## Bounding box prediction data
----------------------------------------

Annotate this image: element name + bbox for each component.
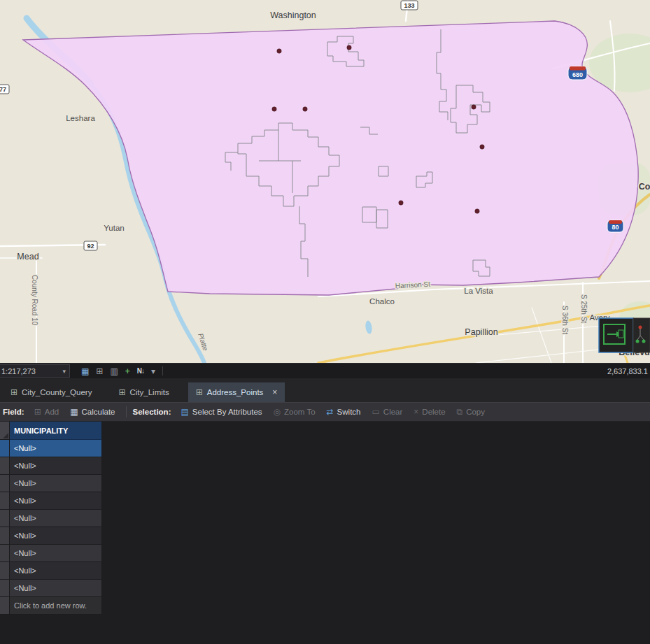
close-tab-icon[interactable]: × — [272, 387, 277, 397]
address-point — [475, 209, 479, 213]
label-la-vista: La Vista — [464, 287, 493, 295]
compass-caret-icon[interactable]: ▾ — [151, 366, 155, 376]
tab-label: City_County_Query — [22, 388, 92, 396]
attribute-table-toolbar: Field: ⊞ Add ▦ Calculate Selection: ▤ Se… — [0, 402, 650, 422]
table-row[interactable]: <Null> — [0, 580, 102, 597]
label-papillion: Papillion — [465, 327, 497, 337]
svg-text:80: 80 — [612, 224, 619, 231]
map-canvas: 133 92 77 680 80 Washington Leshara Yuta… — [0, 0, 650, 363]
copy-button[interactable]: ⧉ Copy — [451, 403, 490, 420]
label-washington: Washington — [270, 10, 316, 20]
tab-city-limits[interactable]: ⊞ City_Limits — [111, 382, 176, 402]
toolbar-separator — [126, 406, 127, 417]
address-point — [472, 105, 476, 109]
schema-node-green-icon — [636, 340, 640, 343]
calculate-field-button[interactable]: ▦ Calculate — [64, 403, 120, 420]
add-row-label[interactable]: Click to add new row. — [10, 597, 102, 615]
address-point — [480, 145, 484, 149]
table-row[interactable]: <Null> — [0, 475, 102, 492]
schema-panel[interactable] — [633, 318, 650, 352]
clear-selection-button[interactable]: ▭ Clear — [366, 403, 408, 420]
table-corner-select[interactable] — [0, 422, 10, 440]
map-scale-selector[interactable]: 1:217,273 ▾ — [0, 364, 70, 378]
svg-text:680: 680 — [572, 71, 583, 78]
delete-selection-button[interactable]: × Delete — [408, 403, 451, 420]
svg-text:77: 77 — [0, 86, 6, 93]
svg-text:92: 92 — [87, 243, 94, 250]
tab-address-points[interactable]: ⊞ Address_Points × — [188, 382, 285, 402]
address-point — [272, 107, 276, 111]
map-status-bar: 1:217,273 ▾ ▦ ⊞ ▥ + N↓ ▾ 2,637,833.1 — [0, 363, 650, 378]
add-field-button[interactable]: ⊞ Add — [29, 403, 65, 420]
button-label: Calculate — [82, 408, 115, 416]
selection-label: Selection: — [133, 408, 171, 416]
table-row[interactable]: <Null> — [0, 545, 102, 562]
select-features-icon[interactable]: ▦ — [81, 366, 89, 376]
row-selector[interactable] — [0, 527, 10, 545]
attribute-table-icon[interactable]: ⊞ — [96, 366, 103, 376]
select-by-attributes-button[interactable]: ▤ Select By Attributes — [175, 403, 267, 420]
cell-municipality[interactable]: <Null> — [10, 527, 102, 545]
table-tab-bar: ⊞ City_County_Query ⊞ City_Limits ⊞ Addr… — [0, 378, 650, 402]
map-navigator-widget[interactable] — [599, 318, 650, 352]
cell-municipality[interactable]: <Null> — [10, 562, 102, 580]
address-point — [399, 201, 403, 205]
label-s-25th-st: S 25th St — [580, 294, 588, 323]
snapping-icon[interactable]: + — [125, 366, 130, 376]
label-s-36th-st: S 36th St — [561, 306, 569, 334]
row-selector[interactable] — [0, 440, 10, 457]
zoom-to-button[interactable]: ◎ Zoom To — [268, 403, 321, 420]
scale-caret-icon[interactable]: ▾ — [62, 368, 66, 375]
label-mead: Mead — [17, 252, 38, 262]
add-new-row[interactable]: Click to add new row. — [0, 597, 102, 615]
row-selector[interactable] — [0, 545, 10, 562]
table-icon: ⊞ — [118, 387, 125, 397]
table-row[interactable]: <Null> — [0, 510, 102, 527]
row-selector[interactable] — [0, 457, 10, 475]
table-row[interactable]: <Null> — [0, 492, 102, 510]
cell-municipality[interactable]: <Null> — [10, 475, 102, 492]
button-label: Clear — [383, 408, 402, 416]
status-separator — [162, 366, 163, 375]
edit-grid-icon[interactable]: ▥ — [110, 366, 118, 376]
clear-icon: ▭ — [372, 407, 379, 417]
row-selector[interactable] — [0, 580, 10, 597]
address-point — [303, 107, 307, 111]
column-header-municipality[interactable]: MUNICIPALITY — [10, 422, 102, 440]
table-icon: ⊞ — [10, 387, 17, 397]
label-co: Co — [639, 182, 650, 192]
north-compass-icon[interactable]: N↓ — [137, 367, 144, 375]
cell-municipality[interactable]: <Null> — [10, 580, 102, 597]
cell-municipality[interactable]: <Null> — [10, 440, 102, 457]
cell-municipality[interactable]: <Null> — [10, 492, 102, 510]
switch-selection-button[interactable]: ⇄ Switch — [321, 403, 367, 420]
attribute-table: MUNICIPALITY <Null> <Null> <Null> <Null>… — [0, 422, 102, 615]
interstate-shield-80: 80 — [607, 220, 623, 232]
row-selector — [0, 597, 10, 615]
label-yutan: Yutan — [104, 224, 124, 232]
label-chalco: Chalco — [369, 297, 395, 306]
schema-node-green-icon — [642, 340, 646, 343]
button-label: Select By Attributes — [192, 408, 262, 416]
table-header-row: MUNICIPALITY — [0, 422, 102, 440]
row-selector[interactable] — [0, 492, 10, 510]
schema-node-red-icon — [639, 326, 642, 329]
cell-municipality[interactable]: <Null> — [10, 457, 102, 475]
table-row[interactable]: <Null> — [0, 527, 102, 545]
table-row[interactable]: <Null> — [0, 440, 102, 457]
row-selector[interactable] — [0, 510, 10, 527]
highway-shield-92: 92 — [84, 241, 97, 250]
label-county-road-10: County Road 10 — [31, 275, 38, 326]
tab-city-county-query[interactable]: ⊞ City_County_Query — [3, 382, 99, 402]
map-view[interactable]: 133 92 77 680 80 Washington Leshara Yuta… — [0, 0, 650, 363]
navigator-target-icon — [619, 330, 623, 338]
row-selector[interactable] — [0, 562, 10, 580]
table-row[interactable]: <Null> — [0, 457, 102, 475]
row-selector[interactable] — [0, 475, 10, 492]
button-label: Switch — [337, 408, 361, 416]
calculate-icon: ▦ — [70, 407, 78, 417]
table-row[interactable]: <Null> — [0, 562, 102, 580]
cell-municipality[interactable]: <Null> — [10, 545, 102, 562]
delete-icon: × — [414, 407, 418, 417]
cell-municipality[interactable]: <Null> — [10, 510, 102, 527]
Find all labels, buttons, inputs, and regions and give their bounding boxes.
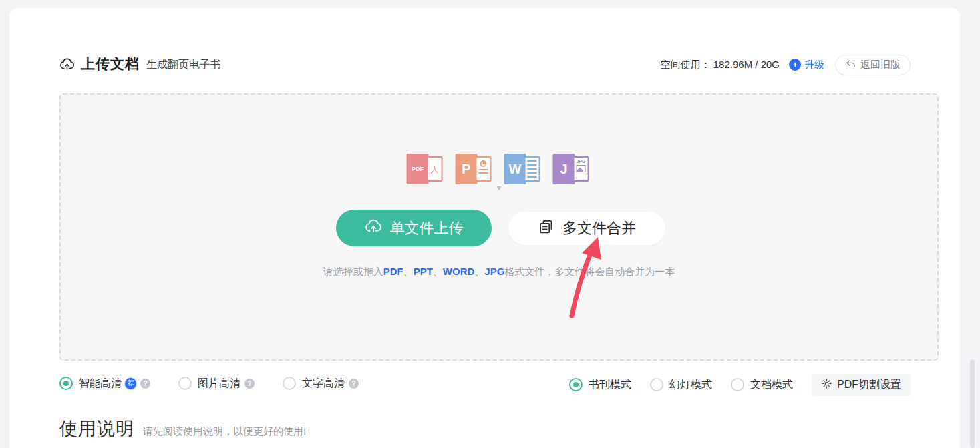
upload-dropzone[interactable]: PDF 人 P W J JPG ▾ [59,93,939,361]
pdf-cover-label: PDF [407,154,429,184]
option-text-hd-label: 文字高清 [302,377,345,391]
page-title: 上传文档 [81,55,140,73]
page-header: 上传文档 生成翻页电子书 [59,55,221,73]
pdf-file-icon: PDF 人 [407,152,446,186]
quality-options: 智能高清 荐 ? 图片高清 ? 文字高清 ? [59,374,387,393]
radio-document-mode[interactable] [731,378,744,391]
instructions-title: 使用说明 [59,417,134,441]
hint-format-pdf: PDF [383,266,403,277]
pdf-split-settings-label: PDF切割设置 [837,378,901,392]
space-usage-value: 182.96M / 20G [713,59,780,70]
hint-format-jpg: JPG [484,266,504,277]
jpg-file-icon: J JPG [553,152,592,186]
option-document-mode-label: 文档模式 [750,378,793,392]
hint-format-word: WORD [443,266,475,277]
space-usage: 空间使用：182.96M / 20G [661,59,780,71]
option-slide-mode-label: 幻灯模式 [669,378,712,392]
ppt-cover-label: P [456,154,478,184]
jpg-page-label: JPG [575,159,588,164]
back-to-old-version-label: 返回旧版 [860,59,901,71]
upgrade-rocket-icon [789,59,801,71]
single-file-upload-button[interactable]: 单文件上传 [336,210,492,246]
upload-hint-text: 请选择或拖入PDF、PPT、WORD、JPG格式文件，多文件将会自动合并为一本 [61,266,937,278]
hint-plain: 、 [403,266,414,277]
hint-format-ppt: PPT [414,266,433,277]
mode-options: 书刊模式 幻灯模式 文档模式 PDF切割设置 [569,373,911,396]
word-cover-label: W [504,154,526,184]
option-document-mode[interactable]: 文档模式 [731,378,793,392]
main-card: 上传文档 生成翻页电子书 空间使用：182.96M / 20G 升级 返回旧版 [9,8,960,448]
help-icon[interactable]: ? [349,379,359,389]
back-to-old-version-button[interactable]: 返回旧版 [835,55,911,75]
help-icon[interactable]: ? [244,379,255,389]
adobe-person-glyph: 人 [428,164,442,176]
recommended-badge: 荐 [125,378,136,389]
hint-plain: 、 [474,266,484,277]
pdf-split-settings-button[interactable]: PDF切割设置 [812,374,911,396]
annotation-arrow [558,232,612,321]
cloud-upload-icon [365,218,390,239]
option-text-hd[interactable]: 文字高清 ? [283,377,359,391]
radio-text-hd[interactable] [283,377,296,390]
radio-image-hd[interactable] [178,377,192,390]
option-image-hd-label: 图片高清 [198,377,240,391]
ppt-file-icon: P [456,152,494,186]
option-book-mode-label: 书刊模式 [589,378,631,392]
header-right: 空间使用：182.96M / 20G 升级 返回旧版 [661,54,911,75]
single-file-upload-label: 单文件上传 [390,218,464,238]
cloud-upload-icon [59,57,75,72]
help-icon[interactable]: ? [140,379,150,389]
jpg-cover-label: J [553,154,575,184]
reply-arrow-icon [845,58,860,71]
scrollbar-thumb[interactable] [970,359,975,448]
upgrade-link[interactable]: 升级 [789,59,824,71]
hint-plain: 请选择或拖入 [323,266,383,277]
page-subtitle: 生成翻页电子书 [146,58,221,72]
radio-slide-mode[interactable] [650,378,663,391]
pie-chart-glyph [480,160,487,167]
instructions-subtitle: 请先阅读使用说明，以便更好的使用! [143,425,306,438]
space-usage-label: 空间使用： [661,59,711,70]
option-smart-hd[interactable]: 智能高清 荐 ? [59,377,150,391]
picture-glyph [577,165,586,172]
instructions-section: 使用说明 请先阅读使用说明，以便更好的使用! [59,417,306,441]
option-book-mode[interactable]: 书刊模式 [569,378,631,392]
option-image-hd[interactable]: 图片高清 ? [178,377,255,391]
caret-down-icon: ▾ [496,182,501,193]
option-slide-mode[interactable]: 幻灯模式 [650,378,712,392]
upgrade-label: 升级 [804,59,824,71]
radio-smart-hd[interactable] [59,377,73,390]
gear-icon [821,378,837,392]
file-type-icons: PDF 人 P W J JPG [407,152,592,186]
hint-plain: 、 [433,266,443,277]
upload-page: 上传文档 生成翻页电子书 空间使用：182.96M / 20G 升级 返回旧版 [0,0,980,448]
word-file-icon: W [504,152,543,186]
option-smart-hd-label: 智能高清 [79,377,122,391]
radio-book-mode[interactable] [569,378,583,391]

----------------------------------------

## Exercise
Note every line above where the string "幻灯模式" shows up, and copy those lines.

## Result of this task
option-slide-mode-label: 幻灯模式 [669,378,712,392]
mode-options: 书刊模式 幻灯模式 文档模式 PDF切割设置 [569,373,911,396]
option-slide-mode[interactable]: 幻灯模式 [650,378,712,392]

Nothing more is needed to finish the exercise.